For our March Standard Snapshot, Kindergarten and Fifth Grade teachers used work from their Geometry unit to share with parents. The Kindergarten students were in the beginning of their unit and the Fifth Grade students were in the middle of their unit.

Kindergarten Student Sample

You will notice in this Kindergarten sample that the student has mastered Level 0, Visualization, because they are able to name the shape, a rhombus, based on its appearance. They have not proven, through this assignment, that they have mastered the Kindergarten standard The student describes shapes, and uses basic shapes, spatial reasoning, and manipulatives to model objects in the environment and to construct more complex shapes. The sample shows the naming of the basic shape and the model object, "a braslit," but the student has not described why the shape is a rhombus. To see if the student has developed understanding of Level 1, Analysis, the student would have to know that the shape is a rhombus because it is a four sided shape (a quadrilateral) with 2 pairs of parallel sides and four equal sides. This level of understanding is not expected of a Florida student until Grade 3.

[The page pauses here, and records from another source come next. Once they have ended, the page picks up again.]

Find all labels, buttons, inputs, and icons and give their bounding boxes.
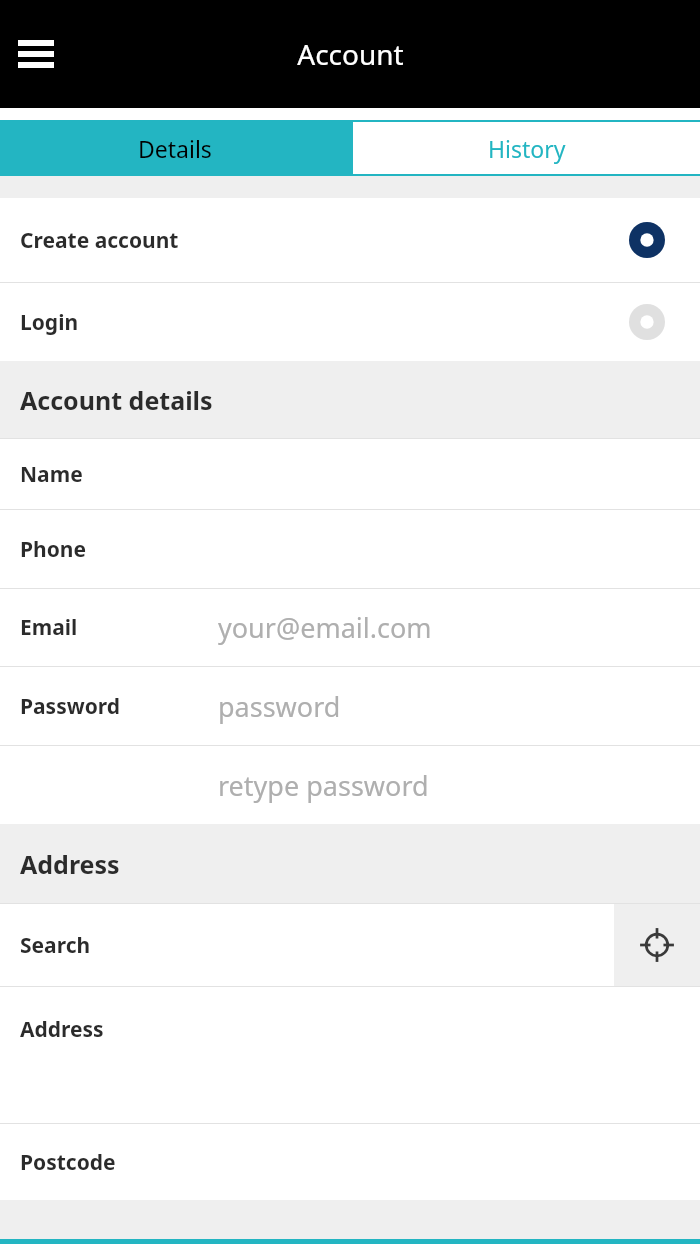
button[interactable]: Login xyxy=(0,283,700,361)
staticText: Address xyxy=(20,847,120,881)
staticText: Account details xyxy=(20,383,213,417)
button[interactable]: Use current location xyxy=(614,904,700,986)
button[interactable]: Details xyxy=(0,120,350,176)
staticText: Password xyxy=(20,692,121,721)
button[interactable]: Search xyxy=(0,904,614,986)
button[interactable]: Menu xyxy=(8,26,64,82)
button[interactable]: Postcode xyxy=(0,1124,700,1200)
staticText: Account xyxy=(297,35,404,73)
staticText: Email xyxy=(20,613,78,642)
staticText: Phone xyxy=(20,535,87,564)
button[interactable]: Email xyxy=(0,589,700,666)
button[interactable]: Address xyxy=(0,987,700,1123)
staticText: Create account xyxy=(20,226,179,255)
staticText: History xyxy=(488,133,566,164)
button[interactable]: Name xyxy=(0,439,700,509)
button[interactable]: Create account xyxy=(0,198,700,282)
staticText: Postcode xyxy=(20,1148,116,1177)
staticText: Details xyxy=(138,133,212,164)
button[interactable]: Phone xyxy=(0,510,700,588)
button[interactable]: History xyxy=(353,122,700,174)
staticText: Search xyxy=(20,931,91,960)
staticText: Login xyxy=(20,308,79,337)
staticText: your@email.com xyxy=(218,609,432,646)
staticText: password xyxy=(218,688,341,725)
staticText: retype password xyxy=(218,767,429,804)
button[interactable]: Password xyxy=(0,667,700,745)
staticText: Address xyxy=(20,1015,104,1044)
button[interactable]: retype password xyxy=(0,746,700,824)
staticText: Name xyxy=(20,460,83,489)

By Fifth Grade, students are expected to move into Level 2, Deduction, where they identify the shapes within a class, but also can see the relationships between and among the properties.

(Click on the work to make it larger.)

Fifth Grade Student Work

Questions on the Student Sheet:

1. A square is a kind of rhombus. How can this be?

2. Name all the shapes above that are parallelograms. How can they be parallelograms and have other names as well?

3. An equilateral triangle is isosceles. How can this be?

4. Some obtuse triangles are scalene. Some obtuse triangles are isosceles. Sketch one or two examples of each.

5. Obtuse triangles cannot be equilateral. Explain why this is true.

This Fifth Grade assignment, Some Shapes Fit Many Categories, asks questions to assess students' geometric thought. Students who master this assignment are able to identify, draw, and analyze shapes, and are able to make connections about the relationships among their properties. They have moved into Level 2 of Geometric Thought. Students who have not yet mastered the assignment are likely at Level 1 of Geometric Thought, Analysis. After the teacher analyzes the student work he/she will be able to assess which students need more exploration with the concept through small group instruction.

When the Standard Snapshots were turned in, I was intrigued to see that both Kindergarten and Fifth Grade were sending home work in Geometry. It got me thinking about where students begin their geometry journey and where we expect them to be when they leave elementary school. It also got me thinking about the process that occurs for that learning, and the key role that each teacher plays with instructional delivery along the way. In addition, it made me go back into the standards to explore the vertical alignment from K-5. I came across a document that aligns the comparisons and is an easy to read resource for teachers. They are able, through this one document, to see what students learned previously and what students must be able to master during instruction in their classroom. It reaffirmed for me the importance of each piece of the puzzle in their journey, so students master the necessary skills and concepts before they emerge as middle schoolers.

1 comment:

Dee Dee Tamburrino said...

"A rhombus is a rhombus until you add a steing; then it is a braselit!" That cracked me up!!